▸ **Data records**
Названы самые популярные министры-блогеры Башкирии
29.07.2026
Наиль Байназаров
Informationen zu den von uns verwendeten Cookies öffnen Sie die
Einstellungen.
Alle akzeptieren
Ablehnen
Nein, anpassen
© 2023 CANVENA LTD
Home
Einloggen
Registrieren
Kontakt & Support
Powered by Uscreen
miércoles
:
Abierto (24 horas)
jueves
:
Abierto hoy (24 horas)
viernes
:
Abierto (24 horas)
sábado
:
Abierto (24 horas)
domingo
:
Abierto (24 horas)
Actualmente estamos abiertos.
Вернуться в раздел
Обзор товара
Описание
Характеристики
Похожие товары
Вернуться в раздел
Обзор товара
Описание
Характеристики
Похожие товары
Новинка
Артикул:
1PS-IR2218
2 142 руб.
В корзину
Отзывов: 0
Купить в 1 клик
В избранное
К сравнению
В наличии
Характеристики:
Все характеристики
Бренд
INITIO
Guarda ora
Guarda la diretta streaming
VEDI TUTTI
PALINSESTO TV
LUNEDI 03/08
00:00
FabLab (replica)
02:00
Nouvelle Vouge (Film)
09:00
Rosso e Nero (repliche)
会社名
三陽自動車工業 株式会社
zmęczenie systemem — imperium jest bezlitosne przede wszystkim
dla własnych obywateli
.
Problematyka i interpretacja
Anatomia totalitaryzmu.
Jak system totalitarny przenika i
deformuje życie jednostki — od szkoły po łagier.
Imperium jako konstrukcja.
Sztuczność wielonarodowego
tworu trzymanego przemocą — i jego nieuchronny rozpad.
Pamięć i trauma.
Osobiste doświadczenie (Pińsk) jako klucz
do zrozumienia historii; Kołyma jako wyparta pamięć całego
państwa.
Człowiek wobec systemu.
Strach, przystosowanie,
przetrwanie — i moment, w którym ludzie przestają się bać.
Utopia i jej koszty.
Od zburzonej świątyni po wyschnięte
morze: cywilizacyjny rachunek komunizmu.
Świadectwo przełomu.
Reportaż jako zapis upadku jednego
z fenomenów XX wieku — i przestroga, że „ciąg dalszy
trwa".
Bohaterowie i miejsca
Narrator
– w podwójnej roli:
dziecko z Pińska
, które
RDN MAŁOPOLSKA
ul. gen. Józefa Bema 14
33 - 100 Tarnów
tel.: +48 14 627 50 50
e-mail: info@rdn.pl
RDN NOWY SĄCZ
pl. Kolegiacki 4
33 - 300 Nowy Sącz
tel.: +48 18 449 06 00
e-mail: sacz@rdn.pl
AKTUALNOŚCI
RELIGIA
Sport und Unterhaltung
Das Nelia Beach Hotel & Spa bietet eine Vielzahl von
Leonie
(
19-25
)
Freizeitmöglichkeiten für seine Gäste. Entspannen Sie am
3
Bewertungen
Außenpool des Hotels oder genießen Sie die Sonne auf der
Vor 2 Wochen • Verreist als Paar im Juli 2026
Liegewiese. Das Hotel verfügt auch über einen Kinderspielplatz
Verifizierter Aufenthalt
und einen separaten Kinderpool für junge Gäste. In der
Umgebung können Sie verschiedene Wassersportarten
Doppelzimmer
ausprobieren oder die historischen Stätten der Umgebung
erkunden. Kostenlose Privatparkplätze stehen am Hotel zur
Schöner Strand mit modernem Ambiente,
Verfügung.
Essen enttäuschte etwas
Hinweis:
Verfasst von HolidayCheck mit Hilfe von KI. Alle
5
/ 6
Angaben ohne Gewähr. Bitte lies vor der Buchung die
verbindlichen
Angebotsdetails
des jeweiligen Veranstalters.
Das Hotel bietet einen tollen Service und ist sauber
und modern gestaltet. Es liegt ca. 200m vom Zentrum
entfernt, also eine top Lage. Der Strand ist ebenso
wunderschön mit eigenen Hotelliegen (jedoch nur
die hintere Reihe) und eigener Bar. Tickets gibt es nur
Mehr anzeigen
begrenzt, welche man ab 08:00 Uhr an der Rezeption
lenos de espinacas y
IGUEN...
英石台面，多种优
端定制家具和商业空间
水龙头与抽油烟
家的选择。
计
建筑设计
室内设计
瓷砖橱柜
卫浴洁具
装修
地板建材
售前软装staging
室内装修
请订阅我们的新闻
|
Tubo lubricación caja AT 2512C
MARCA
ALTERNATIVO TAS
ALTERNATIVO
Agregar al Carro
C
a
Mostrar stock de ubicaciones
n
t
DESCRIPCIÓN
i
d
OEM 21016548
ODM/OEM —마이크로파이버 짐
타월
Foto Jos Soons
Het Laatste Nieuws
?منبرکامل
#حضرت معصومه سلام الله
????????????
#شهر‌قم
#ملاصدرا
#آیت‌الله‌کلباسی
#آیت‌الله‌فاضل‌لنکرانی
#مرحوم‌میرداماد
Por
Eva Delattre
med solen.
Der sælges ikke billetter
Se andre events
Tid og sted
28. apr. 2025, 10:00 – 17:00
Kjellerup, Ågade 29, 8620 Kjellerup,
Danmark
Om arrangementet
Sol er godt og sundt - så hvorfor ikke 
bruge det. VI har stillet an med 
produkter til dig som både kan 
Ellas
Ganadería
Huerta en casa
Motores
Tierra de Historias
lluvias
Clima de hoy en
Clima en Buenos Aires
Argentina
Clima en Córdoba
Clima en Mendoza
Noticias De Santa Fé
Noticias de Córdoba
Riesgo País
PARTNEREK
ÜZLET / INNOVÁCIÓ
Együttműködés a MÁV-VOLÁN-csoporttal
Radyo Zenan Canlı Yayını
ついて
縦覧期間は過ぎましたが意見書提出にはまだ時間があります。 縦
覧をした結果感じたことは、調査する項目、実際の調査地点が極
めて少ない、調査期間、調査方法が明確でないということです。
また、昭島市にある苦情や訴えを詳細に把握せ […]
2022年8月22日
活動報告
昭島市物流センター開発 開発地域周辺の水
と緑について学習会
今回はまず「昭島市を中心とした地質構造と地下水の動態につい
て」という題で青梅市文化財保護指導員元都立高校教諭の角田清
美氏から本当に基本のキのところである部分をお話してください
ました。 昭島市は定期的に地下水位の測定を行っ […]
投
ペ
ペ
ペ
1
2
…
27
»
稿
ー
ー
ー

▸ **Problem to work on**
Search the data above for "bietet" and copy every line where it turns up.

▸ **Solution**
Das Nelia Beach Hotel & Spa bietet eine Vielzahl von
Das Hotel bietet einen tollen Service und ist sauber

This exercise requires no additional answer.